Dataset entries:
--

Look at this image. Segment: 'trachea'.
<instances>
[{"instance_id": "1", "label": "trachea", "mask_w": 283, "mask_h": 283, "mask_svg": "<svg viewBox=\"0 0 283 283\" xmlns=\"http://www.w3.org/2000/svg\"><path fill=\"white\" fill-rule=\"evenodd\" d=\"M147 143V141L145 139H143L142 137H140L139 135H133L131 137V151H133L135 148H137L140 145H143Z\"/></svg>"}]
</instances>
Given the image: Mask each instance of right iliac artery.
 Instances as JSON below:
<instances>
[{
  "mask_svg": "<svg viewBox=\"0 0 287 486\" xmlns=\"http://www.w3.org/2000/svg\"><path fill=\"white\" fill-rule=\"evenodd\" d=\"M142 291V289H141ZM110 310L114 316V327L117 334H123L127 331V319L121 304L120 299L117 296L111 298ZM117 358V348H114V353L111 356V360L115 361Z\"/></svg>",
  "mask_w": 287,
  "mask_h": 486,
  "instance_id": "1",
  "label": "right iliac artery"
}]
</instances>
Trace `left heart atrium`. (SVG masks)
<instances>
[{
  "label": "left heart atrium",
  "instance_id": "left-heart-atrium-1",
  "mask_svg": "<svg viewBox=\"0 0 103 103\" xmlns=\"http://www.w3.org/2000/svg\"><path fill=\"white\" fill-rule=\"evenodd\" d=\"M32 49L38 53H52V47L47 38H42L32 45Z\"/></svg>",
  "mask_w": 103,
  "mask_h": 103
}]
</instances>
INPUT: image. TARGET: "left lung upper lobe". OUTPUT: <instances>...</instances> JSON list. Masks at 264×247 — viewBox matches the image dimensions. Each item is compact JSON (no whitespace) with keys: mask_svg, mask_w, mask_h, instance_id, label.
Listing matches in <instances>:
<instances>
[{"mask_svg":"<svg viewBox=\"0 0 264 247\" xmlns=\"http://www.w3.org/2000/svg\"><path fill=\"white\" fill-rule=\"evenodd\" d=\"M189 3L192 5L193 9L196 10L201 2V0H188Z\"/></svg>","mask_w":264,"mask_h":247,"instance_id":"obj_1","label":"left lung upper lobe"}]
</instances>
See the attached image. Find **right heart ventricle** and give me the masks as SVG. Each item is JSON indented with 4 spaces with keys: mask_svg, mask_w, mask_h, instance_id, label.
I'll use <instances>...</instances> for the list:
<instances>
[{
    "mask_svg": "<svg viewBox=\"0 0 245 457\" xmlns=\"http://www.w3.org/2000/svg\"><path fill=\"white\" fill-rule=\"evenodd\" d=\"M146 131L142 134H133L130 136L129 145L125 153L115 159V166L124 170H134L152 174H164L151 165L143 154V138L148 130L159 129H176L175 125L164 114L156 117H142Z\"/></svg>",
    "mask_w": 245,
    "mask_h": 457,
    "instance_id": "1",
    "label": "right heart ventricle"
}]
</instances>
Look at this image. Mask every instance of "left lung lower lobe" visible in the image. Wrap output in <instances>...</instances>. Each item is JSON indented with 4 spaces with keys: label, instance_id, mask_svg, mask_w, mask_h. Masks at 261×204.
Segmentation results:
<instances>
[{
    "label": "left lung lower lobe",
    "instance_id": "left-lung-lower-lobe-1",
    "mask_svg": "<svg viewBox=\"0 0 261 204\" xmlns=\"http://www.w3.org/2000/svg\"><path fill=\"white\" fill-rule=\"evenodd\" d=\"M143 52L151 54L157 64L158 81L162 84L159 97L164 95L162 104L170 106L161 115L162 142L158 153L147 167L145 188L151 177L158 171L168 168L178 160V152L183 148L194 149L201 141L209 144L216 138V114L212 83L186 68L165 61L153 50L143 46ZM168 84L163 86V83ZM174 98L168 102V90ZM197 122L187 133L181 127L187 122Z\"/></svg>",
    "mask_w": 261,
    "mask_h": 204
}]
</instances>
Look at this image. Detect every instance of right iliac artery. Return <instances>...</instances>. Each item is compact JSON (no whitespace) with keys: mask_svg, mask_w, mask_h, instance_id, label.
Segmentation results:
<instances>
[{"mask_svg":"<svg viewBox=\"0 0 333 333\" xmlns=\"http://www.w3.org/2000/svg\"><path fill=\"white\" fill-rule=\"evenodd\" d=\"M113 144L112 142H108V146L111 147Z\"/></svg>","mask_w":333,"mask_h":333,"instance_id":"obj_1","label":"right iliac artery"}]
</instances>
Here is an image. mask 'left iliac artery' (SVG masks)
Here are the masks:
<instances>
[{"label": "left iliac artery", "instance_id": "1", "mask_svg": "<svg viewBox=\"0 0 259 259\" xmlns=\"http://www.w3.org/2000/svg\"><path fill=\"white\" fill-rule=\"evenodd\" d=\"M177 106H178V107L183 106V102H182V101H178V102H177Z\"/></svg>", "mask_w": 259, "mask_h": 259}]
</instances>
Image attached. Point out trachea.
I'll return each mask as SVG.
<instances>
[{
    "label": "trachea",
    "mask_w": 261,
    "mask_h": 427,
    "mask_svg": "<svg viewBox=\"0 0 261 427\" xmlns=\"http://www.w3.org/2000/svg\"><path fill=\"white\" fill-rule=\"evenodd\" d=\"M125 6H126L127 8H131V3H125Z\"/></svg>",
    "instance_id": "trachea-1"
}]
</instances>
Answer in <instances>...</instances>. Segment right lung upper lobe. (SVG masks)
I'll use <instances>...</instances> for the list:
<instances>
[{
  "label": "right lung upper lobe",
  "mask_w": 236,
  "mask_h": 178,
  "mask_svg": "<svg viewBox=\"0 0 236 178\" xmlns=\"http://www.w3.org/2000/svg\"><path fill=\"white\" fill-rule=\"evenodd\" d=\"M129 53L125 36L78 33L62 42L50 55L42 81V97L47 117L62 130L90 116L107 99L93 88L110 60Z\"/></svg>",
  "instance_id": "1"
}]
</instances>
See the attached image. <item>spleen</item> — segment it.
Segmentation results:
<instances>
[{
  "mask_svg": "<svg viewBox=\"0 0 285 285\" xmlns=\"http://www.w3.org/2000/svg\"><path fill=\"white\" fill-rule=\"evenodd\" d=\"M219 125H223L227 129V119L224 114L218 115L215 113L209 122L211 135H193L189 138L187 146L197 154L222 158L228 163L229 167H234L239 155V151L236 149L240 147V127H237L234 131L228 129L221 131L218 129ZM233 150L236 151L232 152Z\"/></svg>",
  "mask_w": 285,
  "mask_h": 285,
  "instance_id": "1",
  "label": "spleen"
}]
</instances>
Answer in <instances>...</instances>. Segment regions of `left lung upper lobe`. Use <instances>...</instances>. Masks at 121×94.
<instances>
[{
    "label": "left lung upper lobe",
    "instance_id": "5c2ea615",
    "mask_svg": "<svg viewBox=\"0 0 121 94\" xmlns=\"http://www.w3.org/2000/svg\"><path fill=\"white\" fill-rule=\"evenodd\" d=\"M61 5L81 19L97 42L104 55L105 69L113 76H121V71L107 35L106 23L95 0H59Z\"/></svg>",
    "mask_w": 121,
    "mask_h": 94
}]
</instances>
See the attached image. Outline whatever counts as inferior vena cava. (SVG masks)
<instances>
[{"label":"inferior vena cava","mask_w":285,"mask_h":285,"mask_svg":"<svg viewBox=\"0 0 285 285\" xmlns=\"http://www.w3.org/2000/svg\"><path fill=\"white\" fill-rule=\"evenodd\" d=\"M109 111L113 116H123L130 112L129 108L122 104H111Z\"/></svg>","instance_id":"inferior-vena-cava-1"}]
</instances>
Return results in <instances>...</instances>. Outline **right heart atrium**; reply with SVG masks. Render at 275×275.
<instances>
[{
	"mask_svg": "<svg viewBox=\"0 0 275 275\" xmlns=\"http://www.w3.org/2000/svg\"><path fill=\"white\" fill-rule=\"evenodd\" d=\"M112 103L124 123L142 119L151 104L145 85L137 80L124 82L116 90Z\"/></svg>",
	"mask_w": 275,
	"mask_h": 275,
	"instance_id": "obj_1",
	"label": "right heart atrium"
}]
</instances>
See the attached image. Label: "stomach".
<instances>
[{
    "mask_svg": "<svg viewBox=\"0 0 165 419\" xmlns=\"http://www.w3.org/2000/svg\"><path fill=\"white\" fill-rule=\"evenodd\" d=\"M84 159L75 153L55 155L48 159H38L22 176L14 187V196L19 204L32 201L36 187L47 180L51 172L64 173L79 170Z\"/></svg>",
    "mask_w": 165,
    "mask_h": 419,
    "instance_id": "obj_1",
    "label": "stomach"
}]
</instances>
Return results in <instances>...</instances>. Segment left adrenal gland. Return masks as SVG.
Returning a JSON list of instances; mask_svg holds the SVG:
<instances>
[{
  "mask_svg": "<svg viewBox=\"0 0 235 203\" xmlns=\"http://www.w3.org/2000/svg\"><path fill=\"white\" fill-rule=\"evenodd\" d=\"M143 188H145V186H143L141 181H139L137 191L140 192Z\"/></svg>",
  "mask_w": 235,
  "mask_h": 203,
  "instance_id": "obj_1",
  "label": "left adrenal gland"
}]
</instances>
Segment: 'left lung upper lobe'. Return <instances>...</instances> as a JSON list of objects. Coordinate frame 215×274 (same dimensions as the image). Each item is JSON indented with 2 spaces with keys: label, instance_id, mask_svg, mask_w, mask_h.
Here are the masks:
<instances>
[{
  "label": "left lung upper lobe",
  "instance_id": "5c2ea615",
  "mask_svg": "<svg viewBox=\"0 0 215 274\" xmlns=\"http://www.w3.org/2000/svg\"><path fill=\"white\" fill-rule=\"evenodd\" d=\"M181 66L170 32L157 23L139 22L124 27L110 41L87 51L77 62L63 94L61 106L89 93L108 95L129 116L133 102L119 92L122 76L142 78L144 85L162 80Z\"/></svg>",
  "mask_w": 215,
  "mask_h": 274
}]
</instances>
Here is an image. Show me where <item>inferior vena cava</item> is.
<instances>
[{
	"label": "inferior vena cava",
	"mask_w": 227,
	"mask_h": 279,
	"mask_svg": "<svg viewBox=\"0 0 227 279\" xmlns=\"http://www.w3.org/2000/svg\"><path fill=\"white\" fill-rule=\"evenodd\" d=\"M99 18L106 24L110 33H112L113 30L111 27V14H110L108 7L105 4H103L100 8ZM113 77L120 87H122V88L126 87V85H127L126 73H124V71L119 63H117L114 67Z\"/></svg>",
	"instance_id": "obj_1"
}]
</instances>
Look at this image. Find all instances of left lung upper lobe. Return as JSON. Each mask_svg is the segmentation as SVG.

--

TASK PROMPT: All lines from the one that contains "Here is an image. Show" to the last line above must be given again exactly, with both included and nothing added.

RESPONSE TO THE TASK:
Here is an image. Show me where <item>inferior vena cava</item> is.
<instances>
[{
	"label": "inferior vena cava",
	"mask_w": 227,
	"mask_h": 279,
	"mask_svg": "<svg viewBox=\"0 0 227 279\" xmlns=\"http://www.w3.org/2000/svg\"><path fill=\"white\" fill-rule=\"evenodd\" d=\"M99 18L106 24L110 33H112L113 30L111 27V14H110L108 7L105 4H103L100 8ZM113 77L120 87H122V88L126 87V85H127L126 73H124V71L119 63H117L114 67Z\"/></svg>",
	"instance_id": "obj_1"
}]
</instances>
Look at this image. Find all instances of left lung upper lobe. Return as JSON. Each mask_svg is the segmentation as SVG.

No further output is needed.